Patentes e programas de computador.
O setor imobiliário passou a incorporar tecnologias que vão muito além da construção civil tradicional. Entre os exemplos estão:
- Sistemas automatizados de portaria;
- Soluções para gestão condominial;
- Sensores de energia e segurança;
- Soluções de acessibilidade e sustentabilidade;
- Sistemas de automação residencial.
Muitas dessas inovações podem ser patenteadas ou protegidas como programa de computador. Na prática, incorporadoras e prestadores de serviços podem desenvolver soluções próprias e garantir exclusividade no mercado, agregando valor ao empreendimento e aumentando sua competitividade.
Uso indevido de marca e concorrência desleal.

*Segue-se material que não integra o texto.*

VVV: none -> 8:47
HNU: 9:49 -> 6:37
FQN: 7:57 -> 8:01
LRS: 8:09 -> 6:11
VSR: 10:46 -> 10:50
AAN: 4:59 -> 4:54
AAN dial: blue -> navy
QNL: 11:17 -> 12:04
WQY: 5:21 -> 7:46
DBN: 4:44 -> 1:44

A ausência de registro de marca ou de uma estratégia mínima de proteção costuma gerar problemas recorrentes no ramo imobiliário, como empresas distintas utilizando nomes idênticos ou parecidos para empreendimentos, divulgação de material publicitário com elementos gráficos copiados, prestadores de serviços usando a marca do condomínio sem autorização, imitação de conceitos e visual de empreendimentos já consolidados no mercado. Essas situações podem configurar violação marcária ou concorrência desleal, trazendo prejuízos financeiros e desgaste reputacional.

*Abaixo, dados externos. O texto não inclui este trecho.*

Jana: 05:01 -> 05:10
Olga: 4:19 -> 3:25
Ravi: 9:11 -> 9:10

Relações contratuais: previsão de uso e titularidade.
Contratos imobiliários nem sempre tratam adequadamente de PI. É comum que materiais gráficos, fotos, projetos e tecnologias sejam utilizados por diferentes agentes (arquitetos, imobiliários, síndicos, desenvolvedores, fornecedores).
Por isso, alguns cuidados são essenciais:
- Definir quem é o titular das marcas e dos elementos visuais do empreendimento;
- Limitar o uso por terceiros;
- Prever responsabilidade pelo uso indevido;
- Reconhecer direitos autorais e direitos de PI no contrato com fornecedores e parceiros comerciais.
Em suma, esses contratos devem prever a proteção de informações confidenciais e trazer clareza contratual, o que evita litígios e protege a identidade e a competitividade da empresa.
Conclusão
Com o crescimento da construção civil sustentável e da tecnologia, novas invenções estão surgindo. Nesse sentido, convém destacar que os novos sistemas de automação residencial ou materiais de construção sustentável podem ser patenteados. Por sua vez, fachadas especiais, mobiliário urbano próprio e o design exclusivo de componentes imobiliários podem ser protegidos como desenho industrial.
É notório que a propriedade industrial tem assumido papel central nas relações imobiliárias, não apenas como ferramenta de proteção de marcas e projetos, mas também como instrumento estratégico para agregar valor, evitar conflitos e fortalecer a reputação de empresas. Para construtoras, incorporadoras, síndicos, administradoras e prestadores de serviços, compreender a importância desses ativos intangíveis é essencial.
Antes de lançar um empreendimento, criar sua identidade visual ou adotar tecnologias internas, sempre verifique a possibilidade de registro ou proteção dos elementos envolvidos. Isso reduz riscos, evita disputas jurídicas e garante segurança ao projeto. Além disso, em transações de compra e venda de empresas (M&A), é essencial realizar a due diligence (diligência prévia) de PI. Por exemplo, em um caso de compra e venda de projeto arquitetônico, o comprador deve verificar se o vendedor detém todos os direitos sobre o projeto, como o nome do empreendimento, dentre outros.
Por fim, contar com acompanhamento jurídico especializado é fundamental para orientar escolhas, estruturar contratos, proteger ativos e fortalecer a posição competitiva no setor imobiliário.